It became difficult to work out who was telling the truth during that case, and after it an autopsy found that her brain had half the expected weight, with extensive damage to all regions of the brain consistent with a persistent vegetative state following cardiac arrest. The family’s attorney, Patricia Anderson, claimed (just over halfway through the video) that while Terri was normally still, she “lit up like a Christmas tree” every time she became aware of her mother’s presence “and began vocalising”. However, the videos replayed in this programme show that to be something of an exaggeration, although she did appear aware and seemed to be enjoying the attention.

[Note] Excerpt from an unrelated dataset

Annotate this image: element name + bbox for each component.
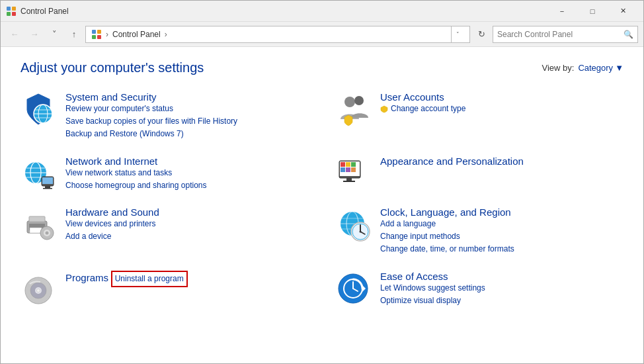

The important bit of this programme, for the purposes of this essay, comes around the 75-80% mark and features George Felos, Terri’s husband’s attorney, and Joni Tada herself:
Felos: If you sat down with most people — at least, I believe — and said, “look, if you were in a situation where basically your brain was gone, was destroyed, and you would have no consciousness, no awareness, would you want your physical body to be sustained indefinitely through a feeding tube, through a respirator, through medical treatment?”, I would say that the overwhelming majority of people would answer “no”.
Tada: I am offended by that. I find that objectionable. Because if you are looking at Terri, you are looking at me, and nobody, certainly not me, wants to be disabled. But once you experience that accident, once you are disabled, you would be amazed at how quickly you change your mind. Life is that precious. I mean, watching those videos, Terri was connecting with her family. You saw it. She may not have been able to tell them, but her smile revealed joy just being with Mom and Dad and brother and sister, and that is what the courts refused to acknowledge: Terri’s right, Terri’s God-given natural desire to live.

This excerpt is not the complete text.